Big Data and numbers know a lot. But they can’t explain all the whys
April 16, 2013 Leave a comment
April 15, 2013
What You’ll Do Next
By DAVID BROOKS
Over the past few centuries, there have been many efforts to come up with methods to help predict human behavior — what Leon Wieseltier of The New Republic calls mathematizing the subjective. The current one is the effort to understand the world by using big data.
Other efforts to predict behavior were based on models of human nature. The people using big data don’t presume to peer deeply into people’s souls. They don’t try to explain why people are doing things. They just want to observe what they are doing.
The theory of big data is to have no theory, at least about human nature. You just gather huge amounts of information, observe the patterns and estimate probabilities about how people will act in the future.As Viktor Mayer-Schönberger and Kenneth Cukier write in their book, “Big Data,” this movement asks us to move from causation to correlation. People using big data are not like novelists, ministers, psychologists, memoirists or gossips, coming up with intuitive narratives to explain the causal chains of why things are happening. “Contrary to conventional wisdom, such human intuiting of causality does not deepen our understanding of the world,” they write.
Instead, they aim to stand back nonjudgmentally and observe linkages: “Correlations are powerful not only because they offer insights, but also because the insights they offer are relatively clear. These insights often get obscured when we bring causality back into the picture.”
This method has yielded some impressive observations. Analysts can look at Google search terms and pick up where flu outbreaks are occurring. In doctor’s offices, statistical predictions often make better diagnoses than clinical predictions. Wal-Mart executives looked at the data and noticed that, as hurricanes approach, people buy large quantities of Strawberry Pop-Tarts. They began to put Pop-Tarts at the front of the stores with storm supplies.
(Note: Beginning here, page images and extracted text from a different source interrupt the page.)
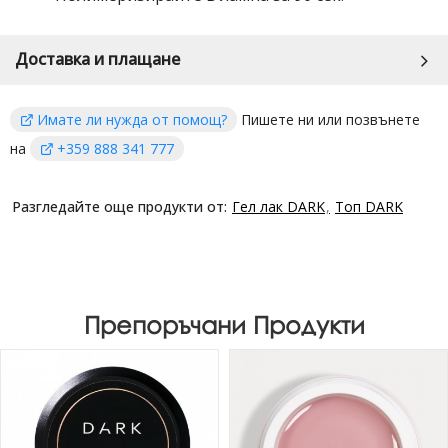
Доставка и плащане
Имате ли нужда от помощ?
Пишете ни или позвънете
на
+359 888 341 777
Разгледайте още продукти от:
Гел лак DARK
Топ DARK
Препоръчани Продукти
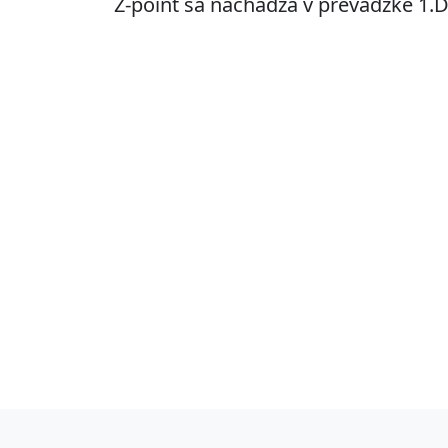
Z-point sa nachádza v prevádzke 1.D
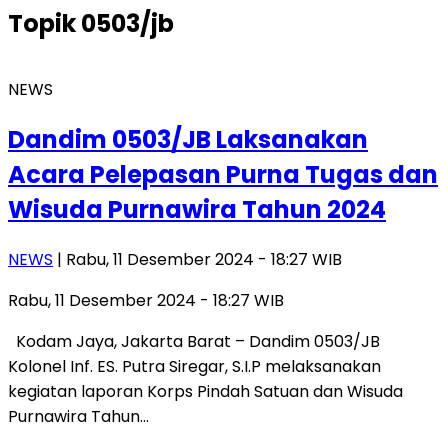
Topik
0503/jb
NEWS
Dandim 0503/JB Laksanakan
Acara Pelepasan Purna Tugas dan
Wisuda Purnawira Tahun 2024
NEWS
| Rabu, 11 Desember 2024 - 18:27 WIB
Rabu, 11 Desember 2024 - 18:27 WIB
Kodam Jaya, Jakarta Barat – Dandim 0503/JB
Kolonel Inf. ES. Putra Siregar, S.I.P melaksanakan
kegiatan laporan Korps Pindah Satuan dan Wisuda
Purnawira Tahun…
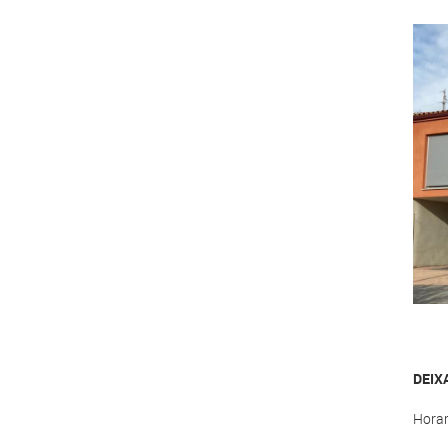
DEIX
Horar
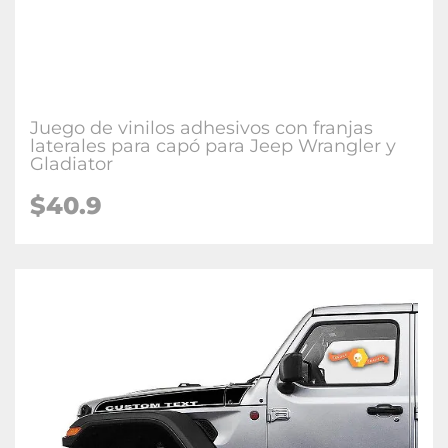
Juego de vinilos adhesivos con franjas
laterales para capó para Jeep Wrangler y
Gladiator
$40.9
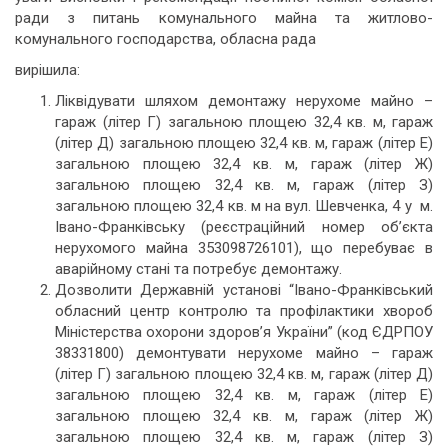
ради з питань комунального майна та житлово-
комунального господарства, обласна рада
вирішила:
Ліквідувати шляхом демонтажу нерухоме майно –
гараж (літер Г) загальною площею 32,4 кв. м, гараж
(літер Д) загальною площею 32,4 кв. м, гараж (літер Е)
загальною площею 32,4 кв. м, гараж (літер Ж)
загальною площею 32,4 кв. м, гараж (літер З)
загальною площею 32,4 кв. м на вул. Шевченка, 4 у м.
Івано-Франківську (реєстраційний номер об’єкта
нерухомого майна 353098726101), що перебуває в
аварійному стані та потребує демонтажу.
Дозволити Державній установі “Івано-Франківський
обласний центр контролю та профілактики хвороб
Міністерства охорони здоров’я України” (код ЄДРПОУ
38331800) демонтувати нерухоме майно – гараж
(літер Г) загальною площею 32,4 кв. м, гараж (літер Д)
загальною площею 32,4 кв. м, гараж (літер Е)
загальною площею 32,4 кв. м, гараж (літер Ж)
загальною площею 32,4 кв. м, гараж (літер З)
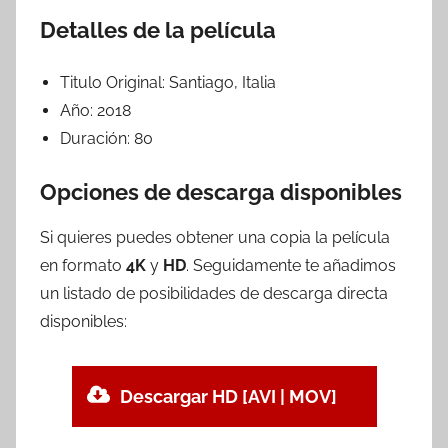
Detalles de la película
Titulo Original:
Santiago, Italia
Año:
2018
Duración:
80
Opciones de descarga disponibles
Si quieres puedes obtener una copia la película
en formato
4K
y
HD
. Seguidamente te añadimos
un listado de posibilidades de descarga directa
disponibles:
Descargar HD [AVI | MOV]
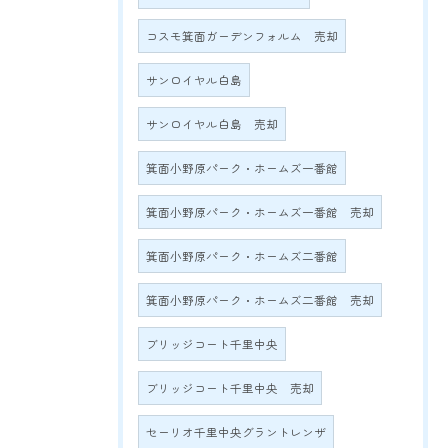
コスモ箕面ガーデンフォルム 売却
サンロイヤル白島
サンロイヤル白島 売却
箕面小野原パーク・ホームズ一番館
箕面小野原パーク・ホームズ一番館 売却
箕面小野原パーク・ホームズ二番館
箕面小野原パーク・ホームズ二番館 売却
ブリッジコート千里中央
ブリッジコート千里中央 売却
セーリオ千里中央グラントレンザ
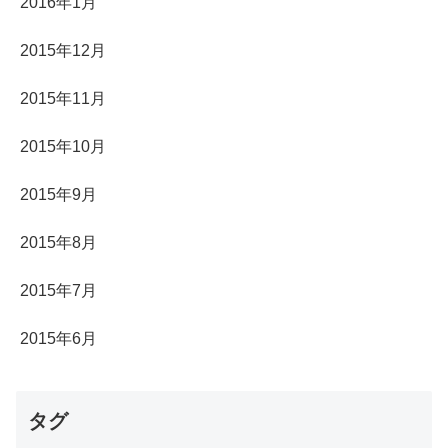
2016年1月
2015年12月
2015年11月
2015年10月
2015年9月
2015年8月
2015年7月
2015年6月
タグ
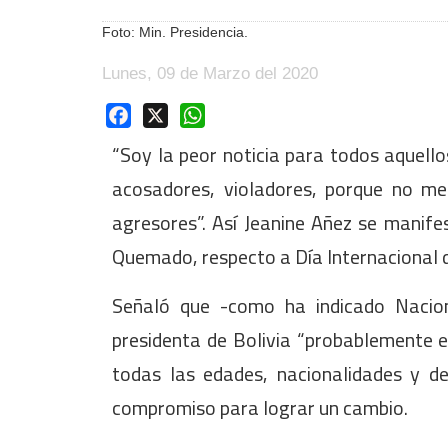
Foto: Min. Presidencia.
Lunes, 09 de Marzo del 2020
Facebook
X
WhatsApp
“Soy la peor noticia para todos aquello
acosadores, violadores, porque no me
agresores”. Así Jeanine Añez se manife
Quemado, respecto a Día Internacional d
Señaló que -como ha indicado Nacio
presidenta de Bolivia “probablemente e
todas las edades, nacionalidades y de
compromiso para lograr un cambio.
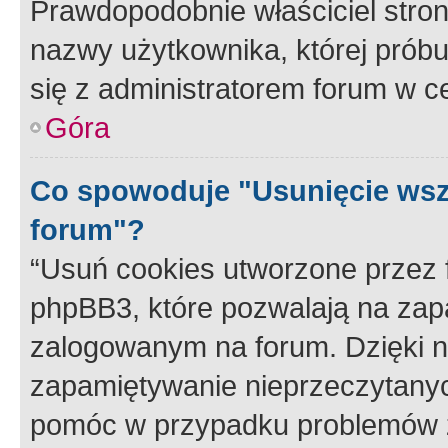
Prawdopodobnie właściciel stron
nazwy użytkownika, której próbuj
się z administratorem forum w c
Góra
Co spowoduje "Usunięcie wsz
forum"?
“Usuń cookies utworzone przez
phpBB3, które pozwalają na zapa
zalogowanym na forum. Dzięki nim
zapamiętywanie nieprzeczytany
pomóc w przypadku problemów z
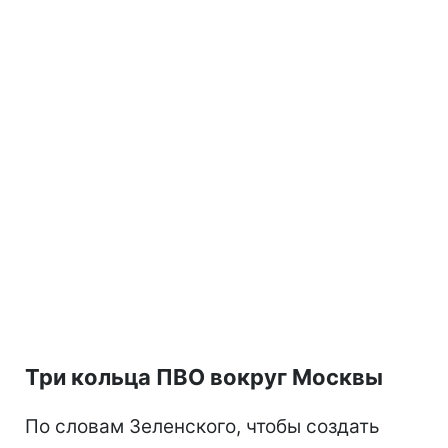
Три кольца ПВО вокруг Москвы
По словам Зеленского, чтобы создать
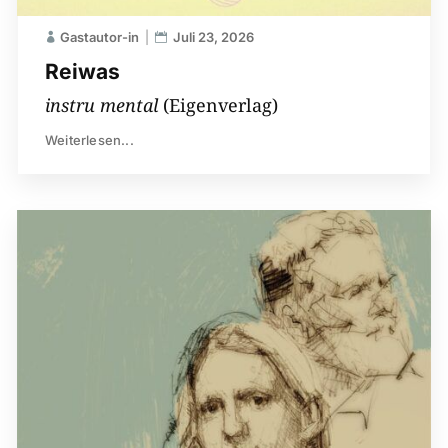
Gastautor-in
Juli 23, 2026
Reiwas
instru mental
(Eigenverlag)
Weiterlesen...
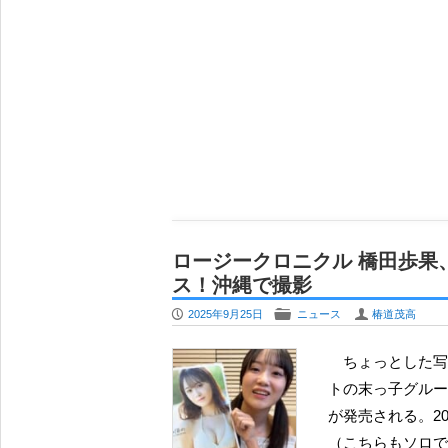
ロージークロニクル 橋田歩果
ス！沖縄で撮影
P
F
U
2025年9月25日
ニュース
椿道茂高
ちょっとした写真集ラッシュと言えるかも知れない。ハロー！プロジェク
トの末っ子グルー
が発売される。2
（こちらもソロで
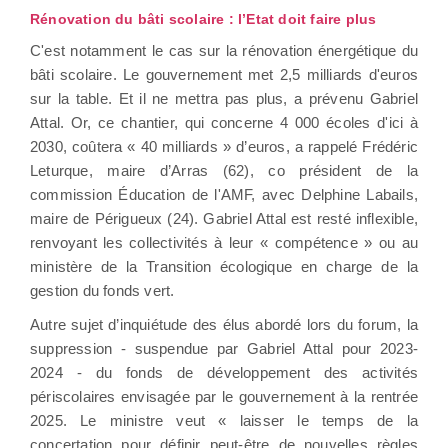
Rénovation du bâti scolaire : l’Etat doit faire plus
C'est notamment le cas sur la rénovation énergétique du
bâti scolaire. Le gouvernement met 2,5 milliards d'euros
sur la table. Et il ne mettra pas plus, a prévenu Gabriel
Attal. Or, ce chantier, qui concerne 4 000 écoles d'ici à
2030, coûtera « 40 milliards » d’euros, a rappelé Frédéric
Leturque, maire d’Arras (62), co président de la
commission Éducation de l'AMF, avec Delphine Labails,
maire de Périgueux (24). Gabriel Attal est resté inflexible,
renvoyant les collectivités à leur « compétence » ou au
ministère de la Transition écologique en charge de la
gestion du fonds vert.
Autre sujet d’inquiétude des élus abordé lors du forum, la
suppression - suspendue par Gabriel Attal pour 2023-
2024 - du fonds de développement des activités
périscolaires envisagée par le gouvernement à la rentrée
2025. Le ministre veut « laisser le temps de la
concertation pour définir peut-être de nouvelles règles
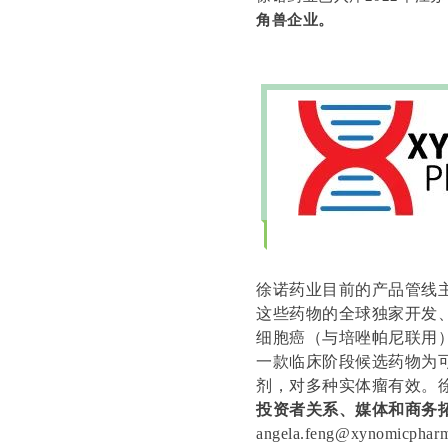
角兽企业。
徐诺药业目前的产品管线主要
这些药物的全球独家开发
细胞癌（与培唑帕尼联用
一款临床阶段候选药物为可进入
剂，对多种实体瘤有效。徐诺
投资者关系、媒体和商务
angela.feng@xynomicphar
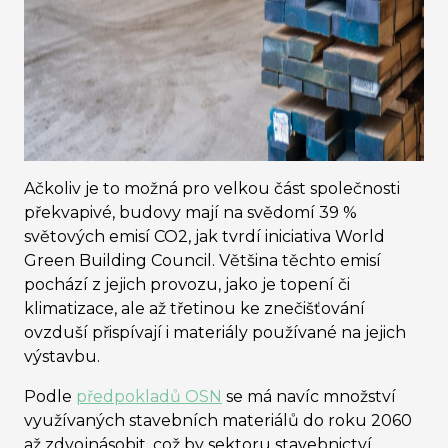
Ačkoliv je to možná pro velkou část společnosti
překvapivé, budovy mají na svědomí 39 %
světových emisí CO2, jak tvrdí iniciativa World
Green Building Council. Většina těchto emisí
pochází z jejich provozu, jako je topení či
klimatizace, ale až třetinou ke znečišťování
ovzduší přispívají i materiály používané na jejich
výstavbu.
Podle
předpokladů OSN
se má navíc množství
využívaných stavebních materiálů do roku 2060
až zdvojnásobit, což by sektoru stavebnictví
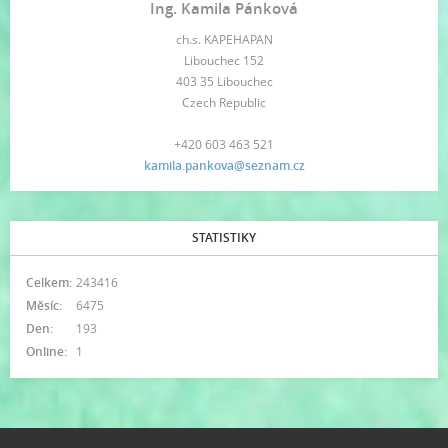
Ing. Kamila Pánková
ch.s. KAPEHAPAN
Libouchec 152
403 35 Libouchec
Czech Republic
+420 603 463 521
kamila.pankova@seznam.cz
STATISTIKY
Celkem:
243416
Měsíc:
6475
Den:
193
Online:
1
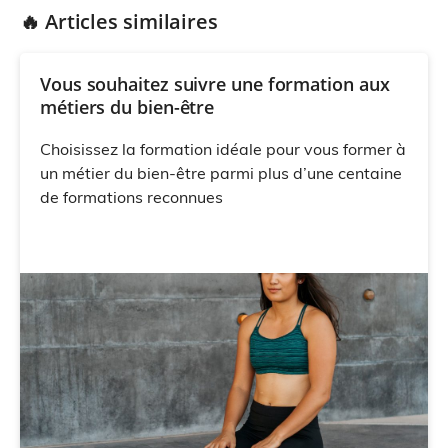
🔥 Articles similaires
Vous souhaitez suivre une formation aux
métiers du bien-être
Choisissez la formation idéale pour vous former à
un métier du bien-être parmi plus d’une centaine
de formations reconnues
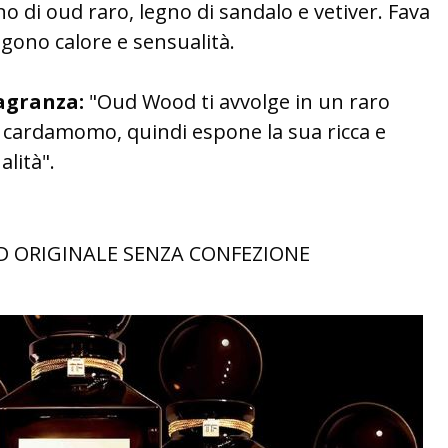
o di oud raro, legno di sandalo e vetiver. Fava
ono calore e sensualità.
ragranza:
"Oud Wood ti avvolge in un raro
e cardamomo, quindi espone la sua ricca e
alità".
 ORIGINALE SENZA CONFEZIONE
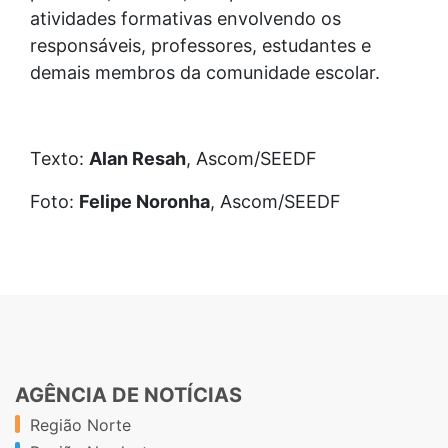
atividades formativas envolvendo os
responsáveis, professores, estudantes e
demais membros da comunidade escolar.
Texto:
Alan Resah
, Ascom/SEEDF
Foto:
Felipe Noronha
, Ascom/SEEDF
AGÊNCIA DE NOTÍCIAS
Região Norte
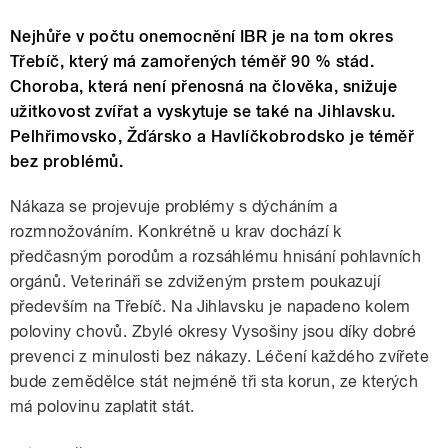
Nejhůře v počtu onemocnění IBR je na tom okres
Třebíč, který má zamořených téměř 90 % stád.
Choroba, která není přenosná na člověka, snižuje
užitkovost zvířat a vyskytuje se také na Jihlavsku.
Pelhřimovsko, Žďársko a Havlíčkobrodsko je téměř
bez problémů.
Nákaza se projevuje problémy s dýcháním a
rozmnožováním. Konkrétně u krav dochází k
předčasným porodům a rozsáhlému hnisání pohlavních
orgánů. Veterináři se zdviženým prstem poukazují
především na Třebíč. Na Jihlavsku je napadeno kolem
poloviny chovů. Zbylé okresy Vysošiny jsou díky dobré
prevenci z minulosti bez nákazy. Léčení každého zvířete
bude zemědělce stát nejméně tři sta korun, ze kterých
má polovinu zaplatit stát.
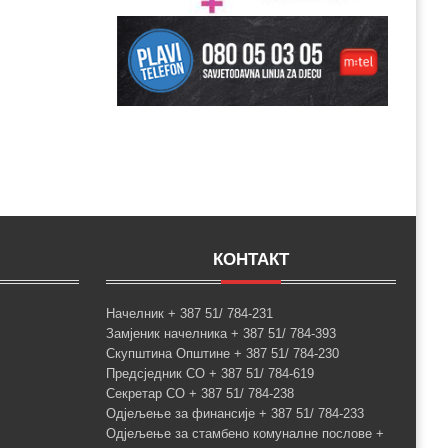
КОНТАКТ
Начелник + 387 51/ 784-231
Замјеник начелника + 387 51/ 784-393
Скупштина Општине + 387 51/ 784-230
Предсједник СО + 387 51/ 784-619
Секретар СО + 387 51/ 784-238
Одјељење за финансије + 387 51/ 784-233
Одјељење за стамбено комуналне послове +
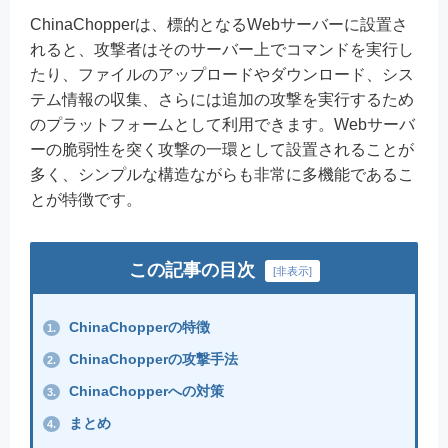
ChinaChopperは、標的となるWebサーバーに設置さ
れると、攻撃者はそのサーバー上でコマンドを実行し
たり、ファイルのアップロードやダウンロード、シス
テム情報の収集、さらには追加の攻撃を実行するため
のプラットフォームとして利用できます。Webサーバ
ーの脆弱性を突く攻撃の一環として設置されることが
多く、シンプルな構造ながらも非常に多機能であるこ
とが特徴です。
この記事の目次
[
非表示
]
ChinaChopperの特徴
1.
ChinaChopperの攻撃手法
2.
ChinaChopperへの対策
3.
まとめ
4.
In my columns, I’m trying to appreciate the big data revolution, but also probe its limits. One limit is that correlations are actually not all that clear. A zillion things can correlate with each other, depending on how you structure the data and what you compare. To discern meaningful correlations from meaningless ones, you often have to rely on some causal hypothesis about what is leading to what. You wind up back in the land of human theorizing.
Another obvious problem is that unlike physical objects and even animals, people are discontinuous. We have multiple selves. We are ambiguous and ambivalent. We get bored, and we self-deceive. We learn and mislearn from experience. Thus, the passing of time can produce gigantic and unpredictable changes in taste and behavior, changes that are poorly anticipated by looking at patterns of data on what just happened.
Another limit is that the world is error-prone and dynamic. I recently interviewed George Soros about his financial decision-making. While big data looks for patterns of preferences, Soros often looks for patterns of error. People will misinterpret reality, and those misinterpretations will sometimes create a self-reinforcing feedback loop. Housing prices skyrocket to unsustainable levels.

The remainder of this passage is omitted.